Je pense surtout qu’ils sont incapables d’assumer leurs choix, leur vision qui est totalement à rebours de la tradition politique française, colbertiste, jacobine, centralisatrice et autoritaire.
Au fond, les français aiment leur État omnipotent qu’ils souhaitent protecteur. Ils aiment que cet État s’incarne dans un verbe puissant et une personnalité exceptionnelle, ce qu’est assurément Mélenchon.
Le problème est que l’État est fondamentalement mercantile. Les indicateurs macroéconomique sont son unique boussole. La question est de savoir si l’État sur lequel s’est appuyé la révolution néolibérale pourrait être l’architecte d’une révolution écologique.
La question énergétique est emblématique. Tout d’abord, on ne s’engage pas sur le nucléaire ( le référendum que l’on met en avant pour tenter de masquer l’intransigeance des communistes et aussi le manque de conviction du PG sur cette question, est une tartuferie digne de Sarkozy. )
Ensuite on réaffirme le monopole d’EDF au nom d’un hypothétique service public qui a produit l’impasse énergétique dans laquelle nous nous trouvons.
Tout le reste du programme n’engage à rien puisque Mélenchon ne sera pas élu président, mais on peut être sûr que le futur groupe Front de Gauche à dominante communiste à l’Assemblé ne fera rien pour faire avancer cette question.
C’est la question de la décentralisation et de la souveraineté des territoires pour élaborer une transition énergétique en rapport avec les ressources naturelles et les choix technologiques et économiques des populations. C’est la question de la démocratie économique.

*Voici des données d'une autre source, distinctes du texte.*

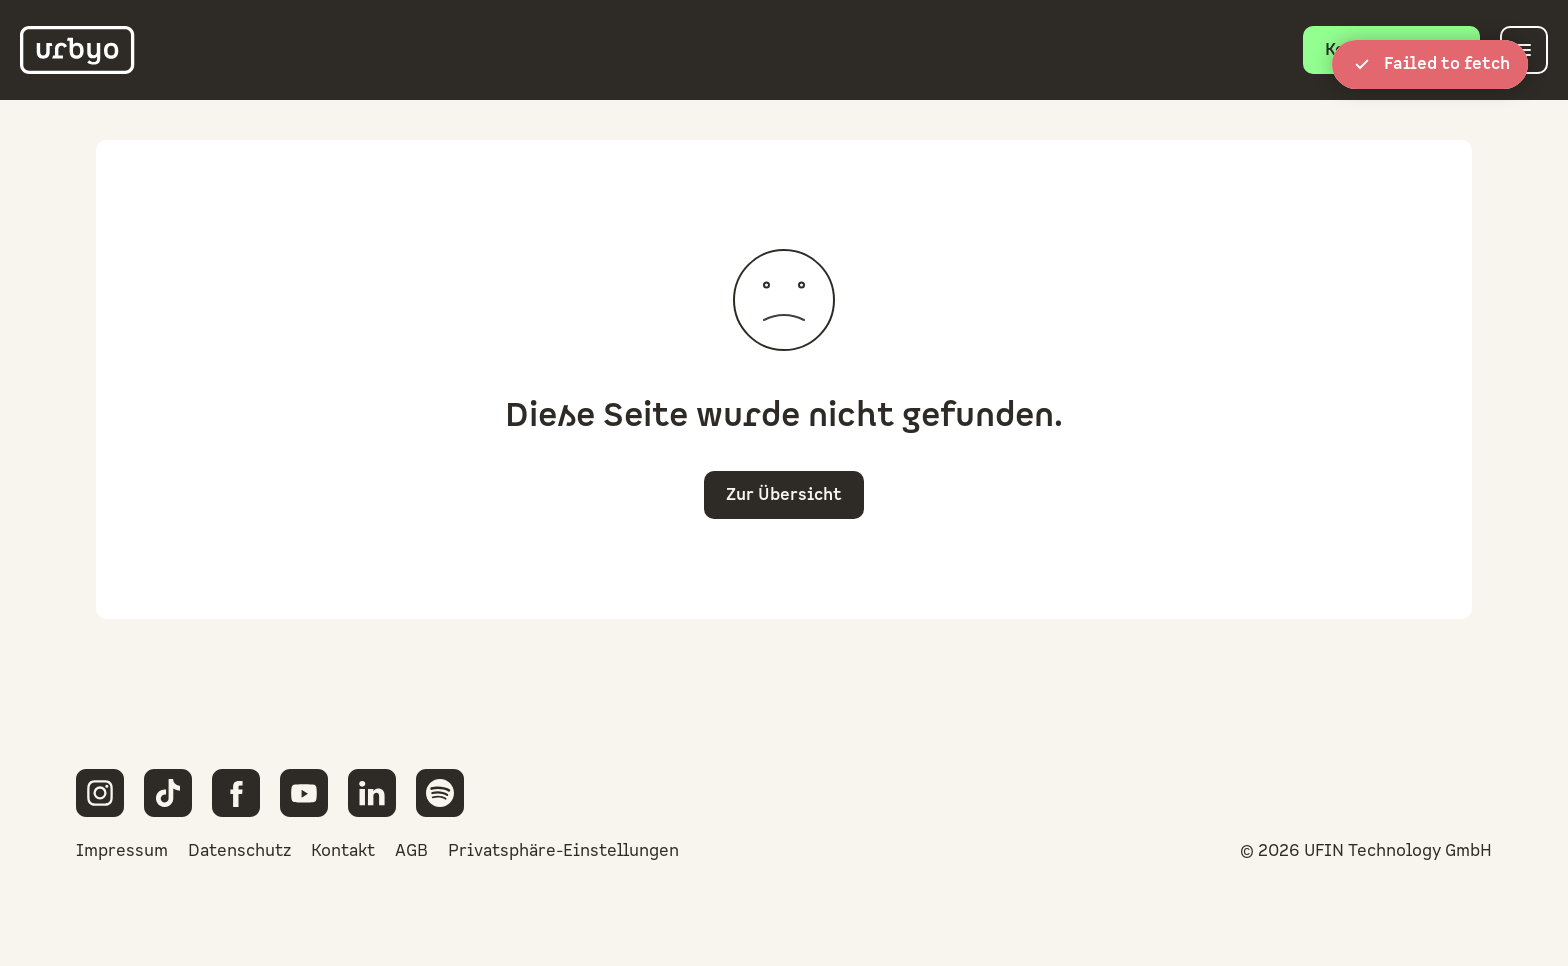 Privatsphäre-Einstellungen (563, 851)
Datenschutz (239, 851)
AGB (411, 851)
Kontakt (343, 851)
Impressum (122, 851)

Mélenchon nous dit de prendre le pouvoir mais ce n’est pas de ce pouvoir dont il parle. C’est paradoxale d’ailleurs de parler de 6ième république alors que le phénomène Front de Gauche qui repose exclusivement sur la personne exceptionnelle et fascinante de Mélenchon est la négation de ce projet et la preuve que les français aiment les chefs et sont plus enclins à rechercher des certitudes qu’à débattre de questions fondamentales et complexes.
Les écologistes sont totalement hors-jeu. Ils ne peuvent développer un discours sur la décentralisation, sur l’ État modeste et la responsabilité des citoyens en tant que consommateurs et décideurs économiques sans être taxés de libéraux et soupçonnés de manque de patriotisme.
Leur erreur (et la mienne) a été de s’engager dans cette galère où ils n’ont rien à faire puisqu’une campagne électorale n’est pas un moment de débat mais un moment d’exaltation où l’on vocifère et où l’on tue symboliquement son adversaire. Voir des militants du Front de Gauche qui se disent écologistes exulter de la déconfiture d’EELV et savourer leur revanche des élections européennes me dégoûte.
Je ne voterai pas Mélenchon malgré l’admiration que j’ai pour lui et je ne me dérangerai pas pour Hollande qui méprise ouvertement l’écologie et les écologistes.